Care Homes: Employers' Contributions

(asked on 29th March 2022) - View Source

Question to the HM Treasury:

To ask the Chancellor of the Exchequer, what assessment his Department has made of the impact of the 1.5 per cent increase in employer national insurance contributions on care home operators; and whether he has plans to exempt the care sector from that increase.


Answered by
Lucy Frazer Portrait
Lucy Frazer
Secretary of State for Culture, Media and Sport
This question was answered on 19th April 2022

The increase to Employer National Insurance contributions by 1.25 percentage points is expected to raise £975 million per year from employers carrying out health and social care activities. The Government cannot break this down to show the cost to care home operators.

The Government has made the tough but responsible choice to increase taxes to fund a significant increase in permanent spending on the NHS and social care. There are no plans to exempt the care sector from the National Insurance increase.
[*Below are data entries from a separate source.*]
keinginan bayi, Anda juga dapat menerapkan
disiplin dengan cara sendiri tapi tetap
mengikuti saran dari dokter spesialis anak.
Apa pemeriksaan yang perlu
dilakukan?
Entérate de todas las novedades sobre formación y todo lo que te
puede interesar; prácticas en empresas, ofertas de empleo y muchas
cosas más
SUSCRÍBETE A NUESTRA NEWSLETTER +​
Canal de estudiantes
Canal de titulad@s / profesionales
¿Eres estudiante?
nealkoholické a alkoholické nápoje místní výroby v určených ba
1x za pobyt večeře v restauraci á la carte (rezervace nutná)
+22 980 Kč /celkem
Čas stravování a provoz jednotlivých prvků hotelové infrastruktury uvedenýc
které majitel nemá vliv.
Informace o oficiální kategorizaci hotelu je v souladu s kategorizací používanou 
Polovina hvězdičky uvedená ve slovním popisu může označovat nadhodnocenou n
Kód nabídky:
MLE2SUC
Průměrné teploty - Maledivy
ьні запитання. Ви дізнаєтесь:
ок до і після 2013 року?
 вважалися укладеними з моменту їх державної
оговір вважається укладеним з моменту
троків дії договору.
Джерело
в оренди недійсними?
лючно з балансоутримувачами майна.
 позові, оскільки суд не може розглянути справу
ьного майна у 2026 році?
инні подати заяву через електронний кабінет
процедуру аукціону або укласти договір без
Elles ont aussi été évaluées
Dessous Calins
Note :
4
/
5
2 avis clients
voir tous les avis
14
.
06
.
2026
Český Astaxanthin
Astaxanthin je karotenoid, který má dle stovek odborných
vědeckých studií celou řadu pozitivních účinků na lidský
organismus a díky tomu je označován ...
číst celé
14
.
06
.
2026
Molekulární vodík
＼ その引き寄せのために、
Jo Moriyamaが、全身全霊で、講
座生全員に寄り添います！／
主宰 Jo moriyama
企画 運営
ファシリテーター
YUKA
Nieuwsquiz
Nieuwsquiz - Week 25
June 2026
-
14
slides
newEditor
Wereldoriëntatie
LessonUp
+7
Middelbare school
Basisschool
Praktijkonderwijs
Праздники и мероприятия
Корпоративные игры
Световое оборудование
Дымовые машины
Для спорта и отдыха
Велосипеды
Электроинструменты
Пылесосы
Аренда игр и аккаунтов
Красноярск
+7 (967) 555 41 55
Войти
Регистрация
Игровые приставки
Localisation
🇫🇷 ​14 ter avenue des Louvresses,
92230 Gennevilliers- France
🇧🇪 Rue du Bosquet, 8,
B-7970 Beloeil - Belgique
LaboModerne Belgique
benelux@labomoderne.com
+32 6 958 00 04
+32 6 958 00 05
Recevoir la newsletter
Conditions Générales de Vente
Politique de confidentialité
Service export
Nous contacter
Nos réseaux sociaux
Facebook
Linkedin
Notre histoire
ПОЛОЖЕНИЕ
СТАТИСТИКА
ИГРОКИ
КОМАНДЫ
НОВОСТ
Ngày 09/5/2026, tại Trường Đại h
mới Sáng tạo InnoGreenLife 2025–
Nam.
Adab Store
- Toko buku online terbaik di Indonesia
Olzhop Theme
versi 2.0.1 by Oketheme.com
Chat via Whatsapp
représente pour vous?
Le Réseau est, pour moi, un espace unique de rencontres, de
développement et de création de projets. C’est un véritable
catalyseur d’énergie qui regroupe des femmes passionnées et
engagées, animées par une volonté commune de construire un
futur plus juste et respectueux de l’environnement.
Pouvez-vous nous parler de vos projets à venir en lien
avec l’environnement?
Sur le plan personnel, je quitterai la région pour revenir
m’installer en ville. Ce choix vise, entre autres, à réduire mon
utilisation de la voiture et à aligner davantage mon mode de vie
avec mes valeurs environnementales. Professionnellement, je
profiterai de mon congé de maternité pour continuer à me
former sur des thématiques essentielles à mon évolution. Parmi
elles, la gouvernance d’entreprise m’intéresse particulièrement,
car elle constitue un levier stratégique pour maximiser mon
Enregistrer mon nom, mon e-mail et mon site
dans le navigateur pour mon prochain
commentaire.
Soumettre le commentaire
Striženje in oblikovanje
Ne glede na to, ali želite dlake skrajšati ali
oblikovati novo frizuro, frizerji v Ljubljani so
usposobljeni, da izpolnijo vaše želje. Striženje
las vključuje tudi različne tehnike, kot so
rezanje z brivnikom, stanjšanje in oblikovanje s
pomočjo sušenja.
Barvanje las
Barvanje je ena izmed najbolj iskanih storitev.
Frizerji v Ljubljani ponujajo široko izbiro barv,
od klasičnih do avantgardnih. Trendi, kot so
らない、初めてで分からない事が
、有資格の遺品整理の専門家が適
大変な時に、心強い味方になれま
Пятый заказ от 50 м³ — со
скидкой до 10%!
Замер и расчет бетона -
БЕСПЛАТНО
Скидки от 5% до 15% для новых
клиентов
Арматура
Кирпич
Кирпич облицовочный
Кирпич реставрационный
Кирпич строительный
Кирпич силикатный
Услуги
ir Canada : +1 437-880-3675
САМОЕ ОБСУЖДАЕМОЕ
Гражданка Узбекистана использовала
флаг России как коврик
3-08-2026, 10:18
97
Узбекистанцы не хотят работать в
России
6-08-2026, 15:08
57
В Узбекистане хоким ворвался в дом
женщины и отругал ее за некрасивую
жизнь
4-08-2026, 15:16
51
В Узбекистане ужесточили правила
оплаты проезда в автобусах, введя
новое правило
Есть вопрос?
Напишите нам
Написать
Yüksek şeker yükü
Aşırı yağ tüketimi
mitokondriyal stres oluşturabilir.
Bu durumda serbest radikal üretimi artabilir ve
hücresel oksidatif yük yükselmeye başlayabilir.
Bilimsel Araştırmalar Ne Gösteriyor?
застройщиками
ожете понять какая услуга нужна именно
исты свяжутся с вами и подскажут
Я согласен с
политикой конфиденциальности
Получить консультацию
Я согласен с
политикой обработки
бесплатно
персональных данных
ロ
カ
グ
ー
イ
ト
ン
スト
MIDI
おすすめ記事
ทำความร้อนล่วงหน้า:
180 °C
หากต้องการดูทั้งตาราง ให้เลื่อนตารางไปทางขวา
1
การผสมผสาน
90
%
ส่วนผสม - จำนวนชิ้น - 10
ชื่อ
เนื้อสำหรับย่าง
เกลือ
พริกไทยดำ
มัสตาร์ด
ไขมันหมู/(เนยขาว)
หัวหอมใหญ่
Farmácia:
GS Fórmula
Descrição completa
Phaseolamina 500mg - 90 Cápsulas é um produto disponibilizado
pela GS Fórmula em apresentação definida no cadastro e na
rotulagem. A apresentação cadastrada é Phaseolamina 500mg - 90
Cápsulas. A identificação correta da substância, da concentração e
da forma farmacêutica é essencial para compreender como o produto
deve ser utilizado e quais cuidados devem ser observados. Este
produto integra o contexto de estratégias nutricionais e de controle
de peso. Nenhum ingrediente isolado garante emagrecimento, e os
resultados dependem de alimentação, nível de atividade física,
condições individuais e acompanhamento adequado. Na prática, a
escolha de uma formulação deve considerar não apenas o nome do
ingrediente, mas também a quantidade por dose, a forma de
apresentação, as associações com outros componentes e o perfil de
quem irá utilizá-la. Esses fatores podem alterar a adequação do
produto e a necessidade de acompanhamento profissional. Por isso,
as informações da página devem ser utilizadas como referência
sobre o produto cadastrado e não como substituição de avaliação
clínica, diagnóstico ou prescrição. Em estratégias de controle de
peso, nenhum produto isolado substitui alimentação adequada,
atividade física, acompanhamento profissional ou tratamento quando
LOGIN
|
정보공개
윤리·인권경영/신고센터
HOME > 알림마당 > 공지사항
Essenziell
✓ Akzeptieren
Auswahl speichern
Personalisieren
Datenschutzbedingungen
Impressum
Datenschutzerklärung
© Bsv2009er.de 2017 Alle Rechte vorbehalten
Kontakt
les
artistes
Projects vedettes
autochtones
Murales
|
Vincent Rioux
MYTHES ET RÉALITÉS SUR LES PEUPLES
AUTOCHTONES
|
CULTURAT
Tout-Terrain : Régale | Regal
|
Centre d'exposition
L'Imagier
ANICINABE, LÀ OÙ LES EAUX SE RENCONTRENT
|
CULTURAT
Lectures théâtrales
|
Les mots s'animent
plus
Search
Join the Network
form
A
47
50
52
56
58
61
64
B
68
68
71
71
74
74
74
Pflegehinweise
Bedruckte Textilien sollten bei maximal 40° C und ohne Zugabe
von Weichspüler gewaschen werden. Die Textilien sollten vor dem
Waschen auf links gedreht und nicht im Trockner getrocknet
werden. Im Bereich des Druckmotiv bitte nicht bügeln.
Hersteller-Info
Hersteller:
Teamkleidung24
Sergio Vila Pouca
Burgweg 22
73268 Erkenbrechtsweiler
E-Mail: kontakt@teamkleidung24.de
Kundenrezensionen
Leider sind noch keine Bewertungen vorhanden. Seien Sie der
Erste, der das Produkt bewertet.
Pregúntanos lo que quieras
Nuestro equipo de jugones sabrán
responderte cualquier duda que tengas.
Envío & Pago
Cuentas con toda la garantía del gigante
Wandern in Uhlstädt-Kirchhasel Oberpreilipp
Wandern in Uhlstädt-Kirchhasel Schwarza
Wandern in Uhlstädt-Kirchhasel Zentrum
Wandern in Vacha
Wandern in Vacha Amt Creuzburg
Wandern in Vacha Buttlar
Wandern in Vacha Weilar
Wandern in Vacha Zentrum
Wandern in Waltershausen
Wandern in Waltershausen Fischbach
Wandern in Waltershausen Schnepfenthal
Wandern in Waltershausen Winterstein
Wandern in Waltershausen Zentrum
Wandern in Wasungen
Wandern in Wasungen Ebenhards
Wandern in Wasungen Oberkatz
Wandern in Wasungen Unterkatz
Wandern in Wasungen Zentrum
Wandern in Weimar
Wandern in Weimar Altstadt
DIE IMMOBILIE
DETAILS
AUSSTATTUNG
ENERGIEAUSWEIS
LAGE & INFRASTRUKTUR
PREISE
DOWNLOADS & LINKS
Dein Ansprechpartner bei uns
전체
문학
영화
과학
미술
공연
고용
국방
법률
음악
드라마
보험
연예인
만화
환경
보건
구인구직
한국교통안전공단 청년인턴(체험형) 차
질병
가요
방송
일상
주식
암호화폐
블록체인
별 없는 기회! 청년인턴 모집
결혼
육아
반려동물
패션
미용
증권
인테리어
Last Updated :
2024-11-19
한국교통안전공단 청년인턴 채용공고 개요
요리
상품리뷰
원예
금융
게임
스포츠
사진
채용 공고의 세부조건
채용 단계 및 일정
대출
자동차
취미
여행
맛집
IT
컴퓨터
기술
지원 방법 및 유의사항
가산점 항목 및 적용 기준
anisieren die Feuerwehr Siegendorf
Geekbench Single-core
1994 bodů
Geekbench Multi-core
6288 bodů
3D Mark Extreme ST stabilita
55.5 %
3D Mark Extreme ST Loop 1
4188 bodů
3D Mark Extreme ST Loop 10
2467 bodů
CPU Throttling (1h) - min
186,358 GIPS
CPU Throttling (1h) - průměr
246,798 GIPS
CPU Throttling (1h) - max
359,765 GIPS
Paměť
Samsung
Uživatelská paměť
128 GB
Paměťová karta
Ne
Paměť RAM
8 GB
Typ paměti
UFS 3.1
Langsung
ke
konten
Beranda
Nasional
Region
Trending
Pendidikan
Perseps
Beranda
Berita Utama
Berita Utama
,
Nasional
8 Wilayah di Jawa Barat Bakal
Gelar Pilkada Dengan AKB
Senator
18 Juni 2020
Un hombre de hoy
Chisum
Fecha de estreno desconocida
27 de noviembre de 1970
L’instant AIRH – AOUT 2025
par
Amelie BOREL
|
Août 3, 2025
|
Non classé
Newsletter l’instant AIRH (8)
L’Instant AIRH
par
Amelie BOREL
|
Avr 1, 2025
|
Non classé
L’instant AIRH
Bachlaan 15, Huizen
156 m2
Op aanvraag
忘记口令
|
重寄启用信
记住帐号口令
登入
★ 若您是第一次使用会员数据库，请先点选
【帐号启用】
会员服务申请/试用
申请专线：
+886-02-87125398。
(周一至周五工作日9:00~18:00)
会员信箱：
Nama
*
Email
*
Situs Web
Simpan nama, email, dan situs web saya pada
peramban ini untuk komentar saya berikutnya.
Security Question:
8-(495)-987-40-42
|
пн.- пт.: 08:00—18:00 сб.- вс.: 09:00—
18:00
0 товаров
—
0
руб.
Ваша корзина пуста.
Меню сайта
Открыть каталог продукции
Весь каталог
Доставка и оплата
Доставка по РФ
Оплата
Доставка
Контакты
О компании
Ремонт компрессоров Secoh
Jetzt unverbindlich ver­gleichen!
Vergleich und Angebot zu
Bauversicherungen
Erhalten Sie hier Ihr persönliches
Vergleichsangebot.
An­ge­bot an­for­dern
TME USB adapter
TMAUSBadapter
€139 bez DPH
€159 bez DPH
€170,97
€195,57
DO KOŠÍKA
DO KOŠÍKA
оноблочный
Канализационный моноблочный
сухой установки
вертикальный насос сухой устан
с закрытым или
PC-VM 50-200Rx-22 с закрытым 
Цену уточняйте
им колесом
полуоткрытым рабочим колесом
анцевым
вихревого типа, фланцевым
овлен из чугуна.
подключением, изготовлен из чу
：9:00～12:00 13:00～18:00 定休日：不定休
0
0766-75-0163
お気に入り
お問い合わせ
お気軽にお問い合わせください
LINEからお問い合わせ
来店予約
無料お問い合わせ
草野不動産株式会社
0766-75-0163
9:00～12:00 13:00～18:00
On the 7 September the Government announced that we would be investing an additional £5.4 billion over the next three years using the funds raised by the levy to begin a comprehensive programme of reform for adult social care. Additionally, local authorities can make use of over £1 billion of additional resource specifically for social care in 2022-23. This includes £636 million more into the Social Care Grant, including funding for equalisation against the 1 per cent Adult Social Care (ASC) precept, an inflationary uplift to the improved Better Care Fund to support integrated working with the NHS, and a 1 per cent ASC precept and deferred flexibilities from last year's settlement.